Dec. 7 of each year is proclaimed National Pearl Harbor Remembrance Day, though it doesn't get the attention many holidays, such as Memorial Day or Veterans Day, do. There are no big parades, no Air Force flyovers, no extravagant ceremonies.

"But what about the people that died?" asked Veterans of Foreign Wars Post 5255 Commander John Veverka. "We got massacred over there. We weren't just fighting for us, we were fighting for England and everybody else."

Don Barker served in the Navy from 1959 to 1965 and said he has never forgotten Pearl Harbor. His cousin was one of 109 wounded aboard the USS Nevada, which was ported in the harbor when the Japanese began their assault.

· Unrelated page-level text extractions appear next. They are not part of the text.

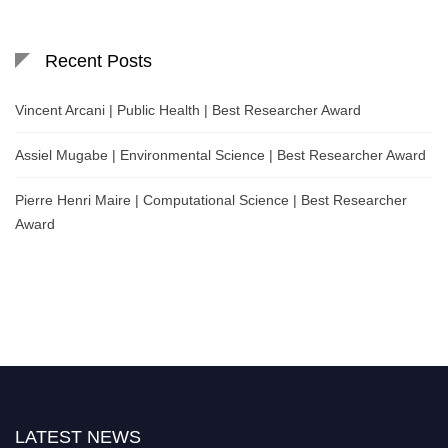
Recent Posts
Vincent Arcani | Public Health | Best Researcher Award
Assiel Mugabe | Environmental Science | Best Researcher Award
Pierre Henri Maire | Computational Science | Best Researcher
Award
LATEST NEWS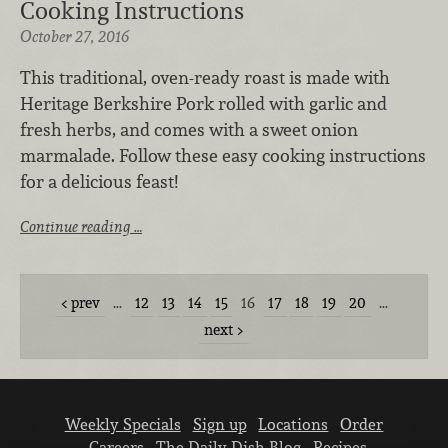
Cooking Instructions
October 27, 2016
This traditional, oven-ready roast is made with
Heritage Berkshire Pork rolled with garlic and
fresh herbs, and comes with a sweet onion
marmalade. Follow these easy cooking instructions
for a delicious feast!
Continue reading …
prev
…
12
13
14
15
16
17
18
19
20
…
next
Weekly Specials
Sign up
Locations
Order
Careers
The Daily Dish Blog
Recipes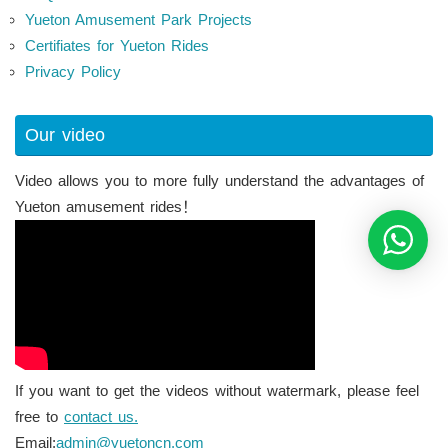
Yueton Amusement Park Projects
Certifiates for Yueton Rides
Privacy Policy
Our video
Video allows you to more fully understand the advantages of
Yueton amusement rides！
If you want to get the videos without watermark, please feel
free to
contact us.
Email:
admin@yuetoncn.com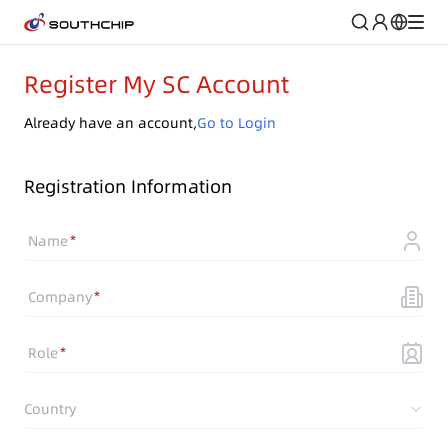
Register My SC Account
Already have an account,
Go to Login
Registration Information
Name
Company
Role
Country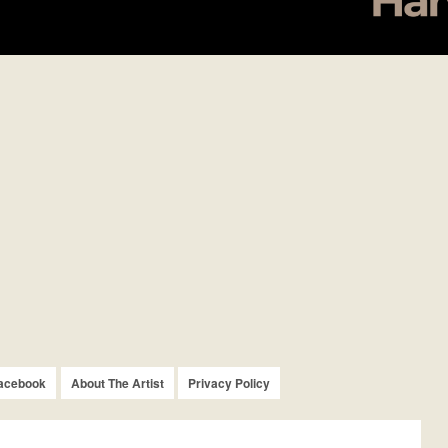
acebook
About The Artist
Privacy Policy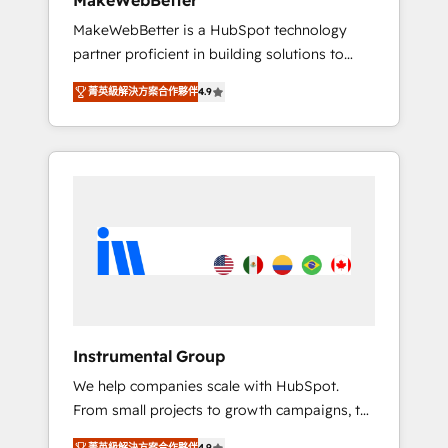
MakeWebBetter
downtime, full data integrity. ➤
MakeWebBetter is a HubSpot technology
Implementation: Configure HubSpot to run
partner proficient in building solutions to
your revenue process. Sales, marketing, and
maximize the operational efficiency of
service wired together. ➤ AI and Integrations:
菁英級解決方案合作夥伴
4.9
HubSpot. The fastest-growing tech-enabler &
Layer Breeze AI, custom agents, and APIs to
facilitator, MakeWebBetter, hands you the
remove manual work. ➤ Ongoing
blend of HubSpot expertise & eminent
Management: Monthly tune-ups, feature
solutions & integrations. Trust us to
rollouts, adoption coaching. Buying HubSpot,
streamline your HubSpot experience. 🚀
switching to it, or reviving a stale portal? We
HubSpot Elite Partners with 10+ years of
are built for the work.
HubSpot experience 🤝HubSpot Premier
Integration partner 🤝Google Premier Partner
2023 🌟5 HubSpot Accreditations 🌟Won
HubSpot Theme Challenge 2021 🌟
INBOUND’19 HubSpot Rising Star Why us?
Instrumental Group
Harnessing the full potential of the powerful
We help companies scale with HubSpot.
HubSpot CRM. ✔️A team of HubSpot experts
From small projects to growth campaigns, to
backed by over 10+ years of HubSpot
CRM and websites. Hire an agency that's
experience ✔️Flexible pricing models —
菁英級解決方案合作夥伴
4.9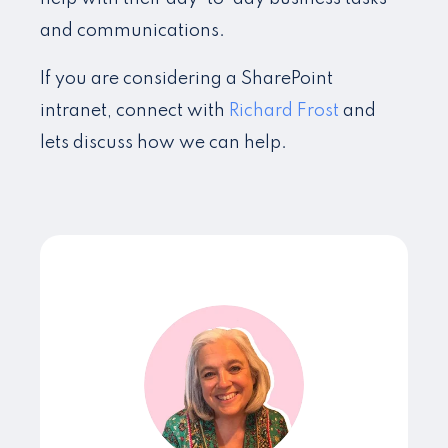
and communications.
If you are considering a SharePoint
intranet, connect with
Richard Frost
and
lets discuss how we can help.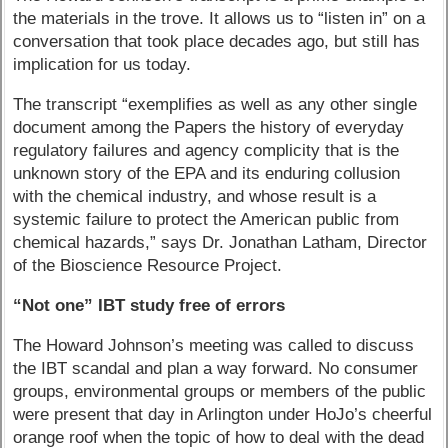
the materials in the trove. It allows us to “listen in” on a
conversation that took place decades ago, but still has
implication for us today.
The transcript “exemplifies as well as any other single
document among the Papers the history of everyday
regulatory failures and agency complicity that is the
unknown story of the EPA and its enduring collusion
with the chemical industry, and whose result is a
systemic failure to protect the American public from
chemical hazards,” says Dr. Jonathan Latham, Director
of the Bioscience Resource Project.
“Not one” IBT study free of errors
The Howard Johnson’s meeting was called to discuss
the IBT scandal and plan a way forward. No consumer
groups, environmental groups or members of the public
were present that day in Arlington under HoJo’s cheerful
orange roof when the topic of how to deal with the dead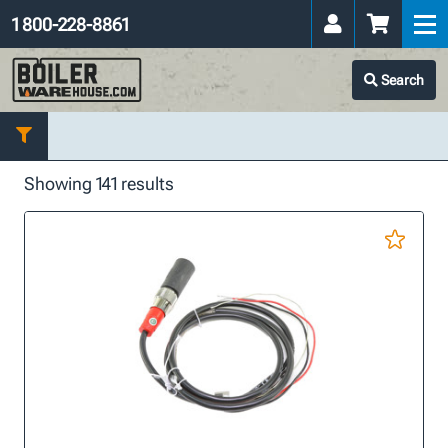
1 800-228-8861
Search
Showing 141 results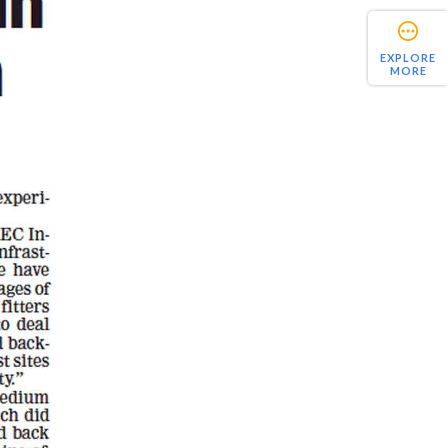
EXPLORE
MORE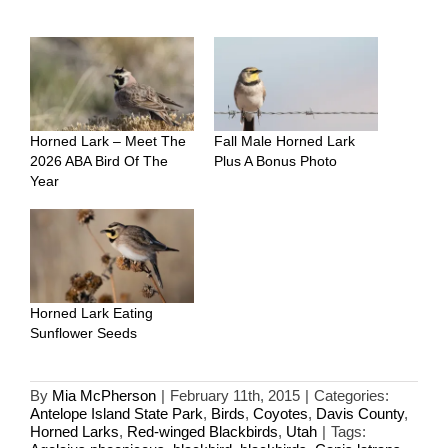
Horned Lark – Meet The
Fall Male Horned Lark
2026 ABA Bird Of The
Plus A Bonus Photo
Year
Horned Lark Eating
Sunflower Seeds
By
Mia McPherson
|
February 11th, 2015
|
Categories:
Antelope Island State Park
,
Birds
,
Coyotes
,
Davis County
,
Horned Larks
,
Red-winged Blackbirds
,
Utah
|
Tags:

The battleship was hit with at least six bombs and a torpedo. Sixty crew members died that day.

Barker's cousin, he said, rarely talked about what happened to him.

"He was burned pretty bad, had shrapnel in him and everything," Barker said. "His skull was damaged ... it was sunk in."

Barker said he pays tribute to those who died at Pearl Harbor because it was something his great aunt and uncle drilled into him. As a kid growing up, he said, that's just what you did. You honored veterans.

"It was just a different time and people respected people in the service," his wife, Niki, said.

Gwinnett Fire Department Capt. Steve Cahn is way too young to remember firsthand the events at Pearl Harbor - he wouldn't even be born for another 26 years. But he's heard the stories. And on Dec. 7, 1990, as a 24-year-old Marine headed to combat, he saw where it all happened.

"As we were pulling into Pearl Harbor, they reminded us of the date," Cahn said. "As we're going by, they tell us to stand by to render tribute to the USS Arizona and obviously being up that high on the flight deck, you can actually see the ship under the water."

Cahn said the sight of the ship and the thought of the 1,177 men who went down with her - their bodies, the wreckage, still undisturbed - gave him a sick feeling. He was actually looking at a ship, he thought, that at one point in history was under attack, full of flames and death, on its way to the ocean floor. He described the feeling as "surreal" as waves of emotions washed over him.

"Pride, knowing that here I am, a young Marine, getting ready to go to war and knowing these Marines and sailors prior to me had done their duty, stood their posts and died," he said. "I felt sorry for all those people who lost loved ones, and anger."

Cahn and his wife, Alysia, recently had the chance to return to Pearl Harbor where he visited the USS Arizona memorial, something he hadn't been able to do during his brief stay in 1990. The visit was a somber one, he said. All the emotions he felt back then returned, leaving him stunned and "just kind of standing there." Other tourists there were cutting up and laughing, but Cahn didn't feel like the memorial, which he described as "like a cemetery," was the place for playing jokes; it was a place for paying respects.

He took in the sights and sounds but Alysia snapped just one photo.

"Ol' Glory flying in the breeze," he said. "That's the only one."

Because of the tragic historical events of Dec. 7, 1941, thousands of Americans lost their lives. Thousands more were injured. Our nation was catapulted into the bloodiest war in recorded history.

And people are forgetting.

"That's what's happening with Pearl Harbor and it will happen to 9/11 if we let it," Barker said.